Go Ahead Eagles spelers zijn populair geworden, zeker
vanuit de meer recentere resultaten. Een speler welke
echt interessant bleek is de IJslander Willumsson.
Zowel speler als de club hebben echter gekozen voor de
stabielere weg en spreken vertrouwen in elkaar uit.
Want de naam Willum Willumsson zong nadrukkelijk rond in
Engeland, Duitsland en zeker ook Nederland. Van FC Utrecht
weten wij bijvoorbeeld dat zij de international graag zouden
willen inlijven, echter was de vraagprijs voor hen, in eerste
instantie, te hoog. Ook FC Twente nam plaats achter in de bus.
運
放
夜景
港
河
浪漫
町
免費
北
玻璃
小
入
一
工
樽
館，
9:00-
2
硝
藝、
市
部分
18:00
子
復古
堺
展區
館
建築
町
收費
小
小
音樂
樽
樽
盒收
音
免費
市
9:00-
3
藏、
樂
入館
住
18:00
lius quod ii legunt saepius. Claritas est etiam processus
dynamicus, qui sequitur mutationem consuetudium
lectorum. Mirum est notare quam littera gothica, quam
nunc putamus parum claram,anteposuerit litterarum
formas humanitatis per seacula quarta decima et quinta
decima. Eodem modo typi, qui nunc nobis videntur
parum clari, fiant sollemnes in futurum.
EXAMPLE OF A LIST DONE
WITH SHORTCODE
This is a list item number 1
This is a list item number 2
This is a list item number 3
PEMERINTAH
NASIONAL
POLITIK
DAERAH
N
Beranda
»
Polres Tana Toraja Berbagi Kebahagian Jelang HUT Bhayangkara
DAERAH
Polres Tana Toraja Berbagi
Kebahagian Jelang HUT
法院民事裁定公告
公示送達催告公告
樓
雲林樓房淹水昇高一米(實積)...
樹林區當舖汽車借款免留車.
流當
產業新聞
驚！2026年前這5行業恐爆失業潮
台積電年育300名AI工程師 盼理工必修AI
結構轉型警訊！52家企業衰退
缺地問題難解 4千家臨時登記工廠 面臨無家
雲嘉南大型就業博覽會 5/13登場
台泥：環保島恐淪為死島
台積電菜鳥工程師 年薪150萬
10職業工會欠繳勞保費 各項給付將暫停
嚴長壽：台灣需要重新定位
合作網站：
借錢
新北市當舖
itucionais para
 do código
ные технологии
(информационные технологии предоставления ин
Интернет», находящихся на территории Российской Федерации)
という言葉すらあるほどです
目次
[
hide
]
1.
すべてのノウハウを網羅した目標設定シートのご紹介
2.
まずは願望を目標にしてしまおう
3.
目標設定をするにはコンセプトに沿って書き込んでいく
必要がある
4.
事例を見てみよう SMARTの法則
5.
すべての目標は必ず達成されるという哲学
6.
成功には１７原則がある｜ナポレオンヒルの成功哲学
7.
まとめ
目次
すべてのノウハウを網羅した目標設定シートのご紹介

● **Exercise brief**: All of the data above needs to be set down again exactly. Include every line.

● **Result below**:
Go Ahead Eagles spelers zijn populair geworden, zeker
vanuit de meer recentere resultaten. Een speler welke
echt interessant bleek is de IJslander Willumsson.
Zowel speler als de club hebben echter gekozen voor de
stabielere weg en spreken vertrouwen in elkaar uit.
Want de naam Willum Willumsson zong nadrukkelijk rond in
Engeland, Duitsland en zeker ook Nederland. Van FC Utrecht
weten wij bijvoorbeeld dat zij de international graag zouden
willen inlijven, echter was de vraagprijs voor hen, in eerste
instantie, te hoog. Ook FC Twente nam plaats achter in de bus.
運
放
夜景
港
河
浪漫
町
免費
北
玻璃
小
入
一
工
樽
館，
9:00-
2
硝
藝、
市
部分
18:00
子
復古
堺
展區
館
建築
町
收費
小
小
音樂
樽
樽
盒收
音
免費
市
9:00-
3
藏、
樂
入館
住
18:00
lius quod ii legunt saepius. Claritas est etiam processus
dynamicus, qui sequitur mutationem consuetudium
lectorum. Mirum est notare quam littera gothica, quam
nunc putamus parum claram,anteposuerit litterarum
formas humanitatis per seacula quarta decima et quinta
decima. Eodem modo typi, qui nunc nobis videntur
parum clari, fiant sollemnes in futurum.
EXAMPLE OF A LIST DONE
WITH SHORTCODE
This is a list item number 1
This is a list item number 2
This is a list item number 3
PEMERINTAH
NASIONAL
POLITIK
DAERAH
N
Beranda
»
Polres Tana Toraja Berbagi Kebahagian Jelang HUT Bhayangkara
DAERAH
Polres Tana Toraja Berbagi
Kebahagian Jelang HUT
法院民事裁定公告
公示送達催告公告
樓
雲林樓房淹水昇高一米(實積)...
樹林區當舖汽車借款免留車.
流當
產業新聞
驚！2026年前這5行業恐爆失業潮
台積電年育300名AI工程師 盼理工必修AI
結構轉型警訊！52家企業衰退
缺地問題難解 4千家臨時登記工廠 面臨無家
雲嘉南大型就業博覽會 5/13登場
台泥：環保島恐淪為死島
台積電菜鳥工程師 年薪150萬
10職業工會欠繳勞保費 各項給付將暫停
嚴長壽：台灣需要重新定位
合作網站：
借錢
新北市當舖
itucionais para
 do código
ные технологии
(информационные технологии предоставления ин
Интернет», находящихся на территории Российской Федерации)
という言葉すらあるほどです
目次
[
hide
]
1.
すべてのノウハウを網羅した目標設定シートのご紹介
2.
まずは願望を目標にしてしまおう
3.
目標設定をするにはコンセプトに沿って書き込んでいく
必要がある
4.
事例を見てみよう SMARTの法則
5.
すべての目標は必ず達成されるという哲学
6.
成功には１７原則がある｜ナポレオンヒルの成功哲学
7.
まとめ
目次
すべてのノウハウを網羅した目標設定シートのご紹介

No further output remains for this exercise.